Vídeos divulgados na segunda-feira pela televisão suíça RTS mostram que não era a primeira vez que esse tipo de vela era usado no bar e que o perigo era conhecido. "Cuidado com a espuma!" Esse alerta foi feito há seis anos por um funcionário do bar durante a festa de Ano-Novo 2019-2020, segundo um desses vídeos.
O prefeito de Crans-Montana afirmou que o município nunca foi alertado sobre o perigo. "Gostaríamos que essas pessoas nos tivessem alertado. Teríamos agido imediatamente se soubéssemos de algo", disse.
"Vivi esta semana de forma extremamente difícil.

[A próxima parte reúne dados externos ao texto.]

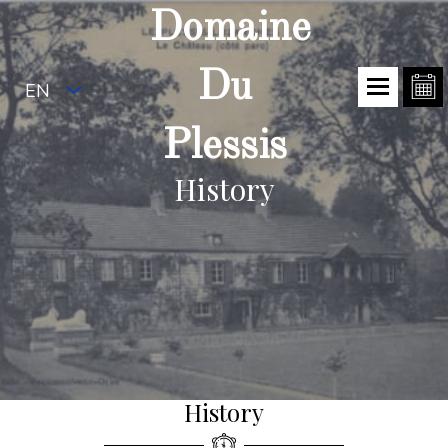
Domaine
Du
EN
Plessis
History
History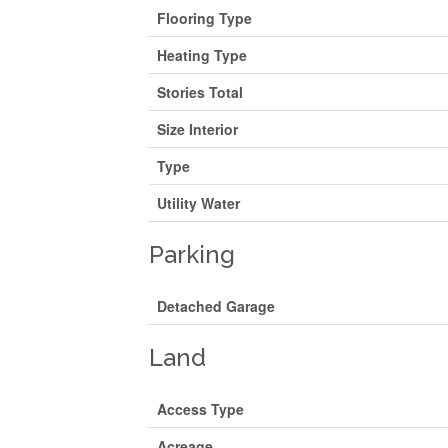
Flooring Type
Heating Type
Stories Total
Size Interior
Type
Utility Water
Parking
Detached Garage
Land
Access Type
Acreage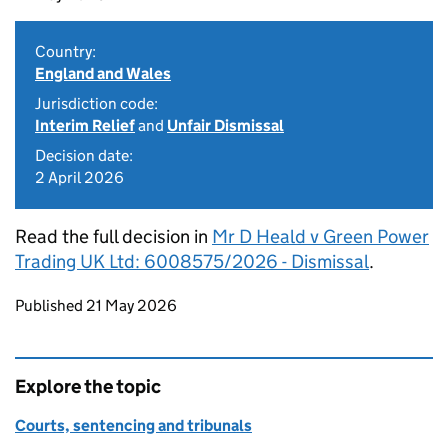
Country:
England and Wales
Jurisdiction code:
Interim Relief
and
Unfair Dismissal
Decision date:
2 April 2026
Read the full decision in
Mr D Heald v Green Power
Trading UK Ltd: 6008575/2026 - Dismissal
.
Updates to this page
Published 21 May 2026
Explore the topic
Courts, sentencing and tribunals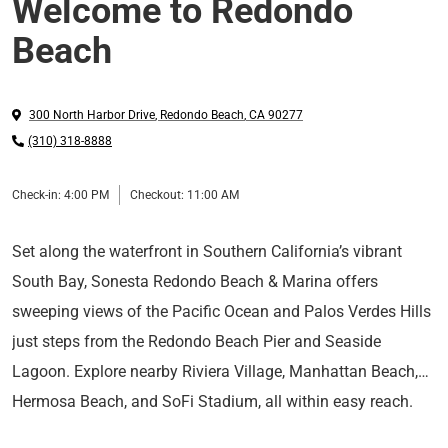
Welcome to Redondo
Beach
300 North Harbor Drive
,
Redondo Beach
,
CA
90277
(310) 318-8888
Check-in:
4:00 PM
Checkout:
11:00 AM
Set along the waterfront in Southern California’s vibrant
South Bay, Sonesta Redondo Beach & Marina offers
sweeping views of the Pacific Ocean and Palos Verdes Hills
just steps from the Redondo Beach Pier and Seaside
Lagoon. Explore nearby Riviera Village, Manhattan Beach,
Hermosa Beach, and SoFi Stadium, all within easy reach.
Thoughtfully designed guest rooms, marina views, and
Just 15 minutes from LAX, the hotel offers a coastal escape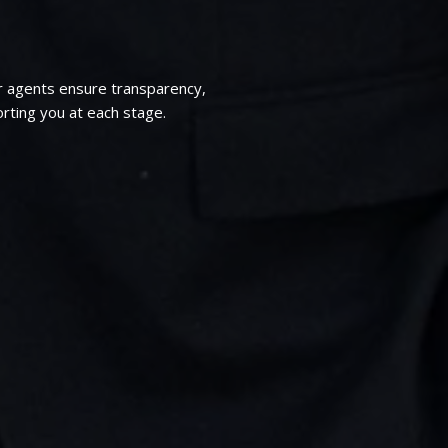
r agents ensure transparency,
rting you at each stage.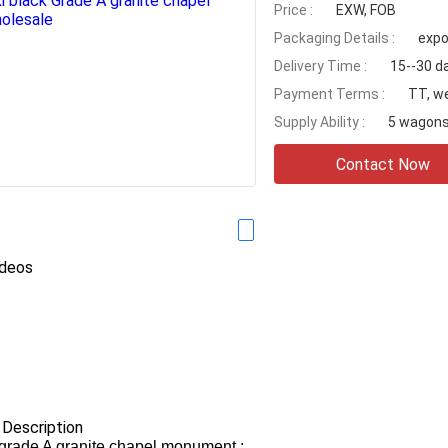
Price :
EXW, FOB
Packaging Details :
expo
Delivery Time :
15--30 d
Payment Terms :
TT, w
Supply Ability :
5 wagons
Contact Now
ideos
 Description
grade A granite chapel monument.: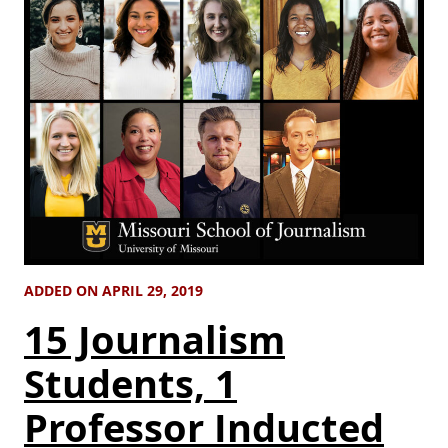
ADDED ON APRIL 29, 2019
15 Journalism
Students, 1
Professor Inducted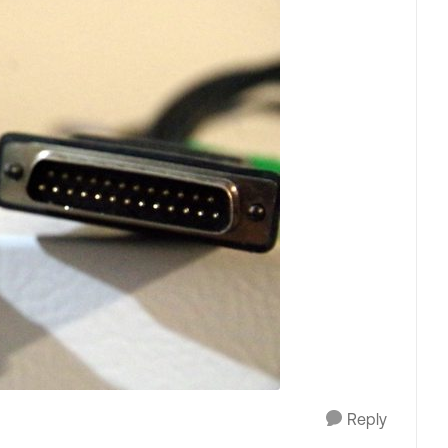
Reply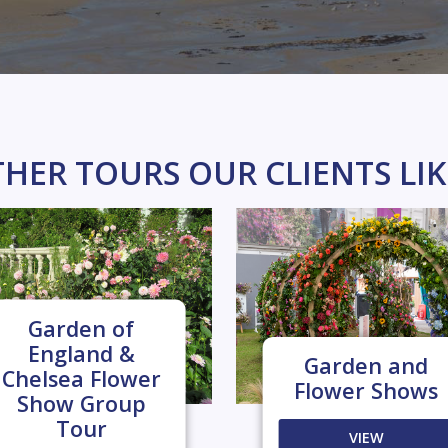
HER TOURS OUR CLIENTS LI
Garden of
England &
Garden and
Chelsea Flower
Flower Shows
Show Group
Tour
VIEW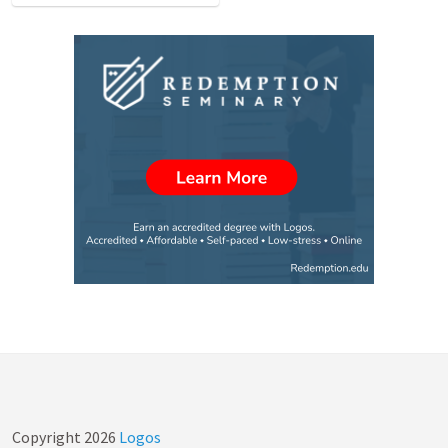
Copyright
2026
Logos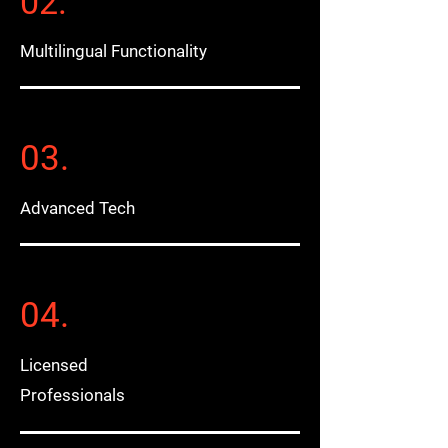
02.
Multilingual Functionality
03.
Advanced Tech
04.
Licensed
Professionals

Sei que carregarei esse fardo e a tristeza de todas essas famílias por toda a vida", concluiu, visivelmente abatido.
Reformas no bar
O proprietário do Constellation obteve em 2015 uma autorização para construir uma varanda e realizou ele mesmo obras internas "que não exigiam autorização", acrescentou o município.
Em setembro de 2025, um escritório externo especializado realizou um estudo acústico do Constellation e confirmou, segundo o município, "o cumprimento das normas contra ruído, sem apontar outros problemas".
Como resposta imediata à tragédia, a prefeitura anunciou duas medidas. A primeira é a contratação de uma empresa externa especializada para revisar a segurança e os materiais de todos os estabelecimentos da cidade. A segunda, mais significativa, é a proibição total do uso de artefatos pirotécnicos em locais fechados em todo o município.
A França abriu um inquérito para "acompanhar as famílias francesas nas investigações conduzidas pelas autoridades suíças". Nove dos 40 mortos no incêndio eram de nacionalidade francesa, incluindo vários menores, enquanto 23 franceses ficaram feridos.
A maioria das 40 vítimas eram adolescentes e jovens adultos.